OrthoFiller results are located in <YOUR/OUTPUT>/results
and are fairly self explanatory. These data can be curated into a .gff3
compatible with most downstream analyses by using the annotationCuration.py
script.
This installation of OrthoFiller is derived from an update I made to modernize the software. Please cite the original OrthoFiller publication as well as the link to the updated software (gitlab.com/xonq/OrthoFiller).
Errors that are noted above will not be discussed here.
If any gtf
file has "transcript_id = " fields with a ":", these may be translated to "_" and will raise a python key error. The solution here is to substitute the ":" for
"_" in the gtf file. There isn't a blanket way of doing this, but I recommend using regular expressions in a plain text editor to edit your unique sequence.

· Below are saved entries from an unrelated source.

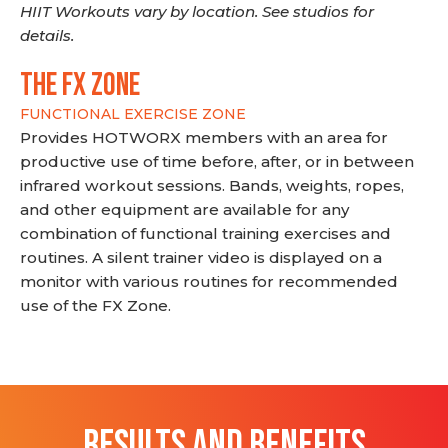
HIIT Workouts vary by location. See studios for
details.
THE FX ZONE
FUNCTIONAL EXERCISE ZONE
Provides HOTWORX members with an area for
productive use of time before, after, or in between
infrared workout sessions. Bands, weights, ropes,
and other equipment are available for any
combination of functional training exercises and
routines. A silent trainer video is displayed on a
monitor with various routines for recommended
use of the FX Zone.
RESULTS AND BENEFITS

OrthoFinder output contains one or more names that do not corrrespond to the inputted fasta names.
Please ensure all protein fasta names are unique.
This is because the transcript_id =
field from multiple files have the same names... e.g. typically mRNA_####
; as above, you will have to change all the names using a search and replace/regular expression approach to something unique. I recommend finding and replacing mRNA_
to the genome code name. See the procuring raw data section for a script on how to do this.